There's something surprising about asking about the relaxation that leadership provides. The answer is a resounding no: "Let's see, when you do a good piece of information you come more relaxed, -Sonsoles, too (laughs)-, but it's true that we're not one to celebrate but to think about the next day. Of course, if you have a bad piece of information... Now that's the other way around."

And that "upside down" is what you never see. The pressures, the tension, the responsibility, the stress of everything having its place, of choosing the right topics (the ones that matter), that "you never sell to anyone live" or crossing the red lines that have been marked. To do this, talking to each other is constant, even arguing if necessary. "Let's see, if you have to honk your horn, you hit it," Lennon confesses.

Across the corridor Farmacia de Guardia, named in honor of the mythical series, between cables and cameras, Susanna Griso appears in her armchair. We are entering the set of Espejo Público, but also that of Y ahora Sonsoles. The program is on a commercial break. Lying down, Susanna Griso chats with two of her collaborators. On one side, Gema López, the co-presenter of the social table, chats with Alberto Díaz, the director, quietly, almost in a whisper, that no one listens to them. Behind them, the armchair, the cameras, the spotlights, an immense space in which you can find everything from bales of straw – yes, bales of straw, just as you are reading it – to the seats in the stands that will house the audience of Sonsoles Ónega or the presenter's chair, the only one that has a cushion.

Because in this kind of Disneyland that is Atresmedia, everything moves, everything transforms, everything changes. There is a travel agency, a Banco Santander office and even buggies to move from one set to another.

Our job is to anticipate before problems explode in our hands

Javier Casado, program producer at Atresmedia

"We have many pieces of a puzzle," acknowledges Javier Casado, program producer at Atresmedia, "and the challenge is to make them all fit together: presenters, directors, lighting, cameras... That all of this is coordinated so that a great format arrives." Television production is out of this world. Javier tries to define what they do with several words: "solvers", "improvisers", "innovators". They would be, to put it bluntly, some of the many who eat the browns that a TV show, a series or a gala always carries with them.
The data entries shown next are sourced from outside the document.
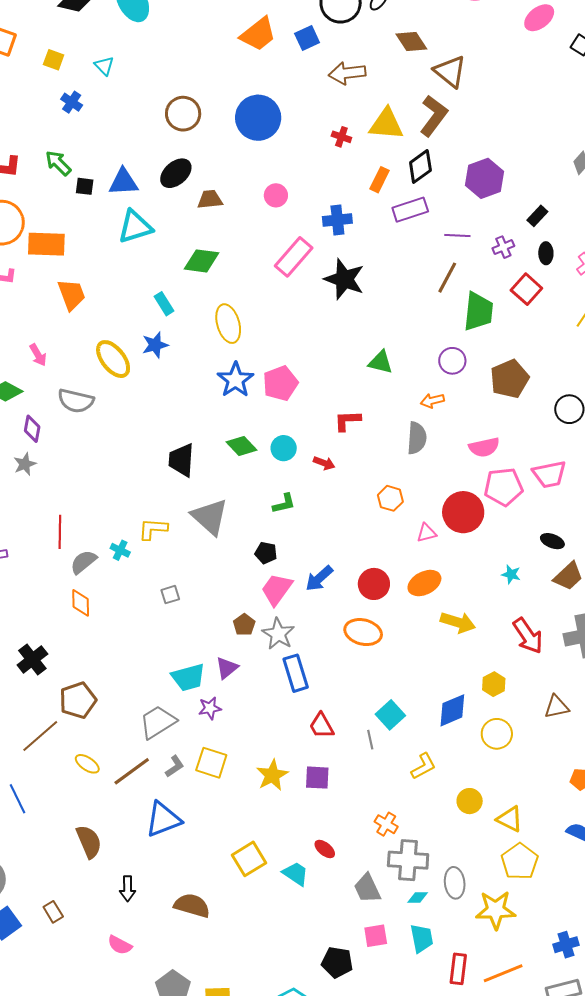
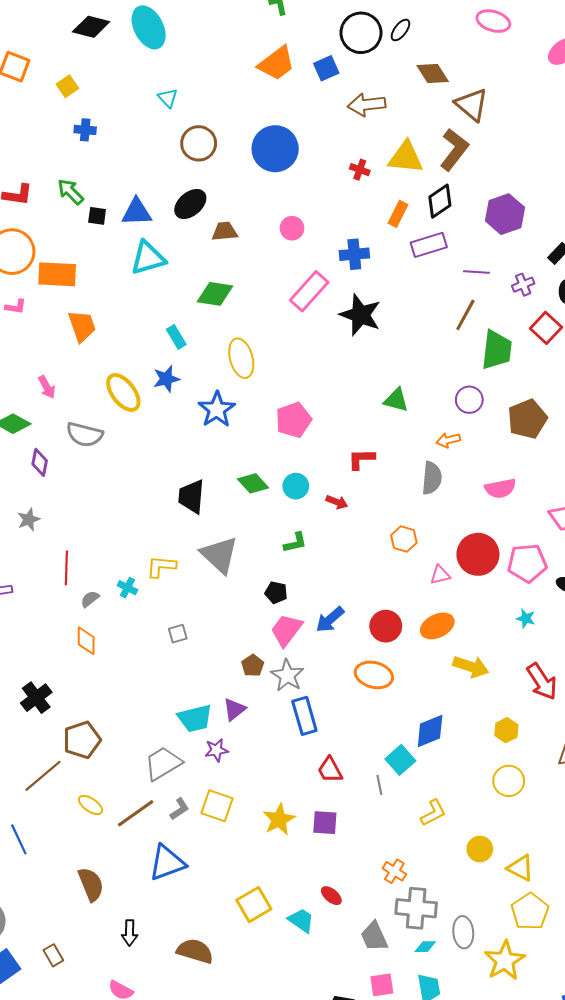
yellow square: (54, 60) -> (67, 86), turned 35
cyan triangle: (104, 66) -> (168, 98), moved
blue cross: (72, 102) -> (85, 130), turned -30
blue star: (235, 380) -> (217, 409), moved
gray star: (25, 464) -> (29, 520), moved
pink pentagon: (504, 487) -> (527, 563), moved
gray semicircle: (83, 562) -> (90, 599), size x0.7
blue diamond: (452, 710) -> (430, 731), moved
yellow star: (496, 910) -> (505, 961), turned -30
"We faced great unforeseen events with a lot of imagination," he concludes, and remembers that day when Antena 3 broadcast the last episode of the Velvet series live and they had to bring from France a huge mobile unit – there were none in Spain – that did not enter the street where it was going to be broadcast. They had to block the street, notify the police, clear the area... "It's not easy at all," he confesses, "a large part of our job is to anticipate and solve it before it explodes in our hands" and that is what experience gives: "The more you have, the more you see them coming." Because that's how you live in a leading television: without conforming, anticipating... A steady long-distance race.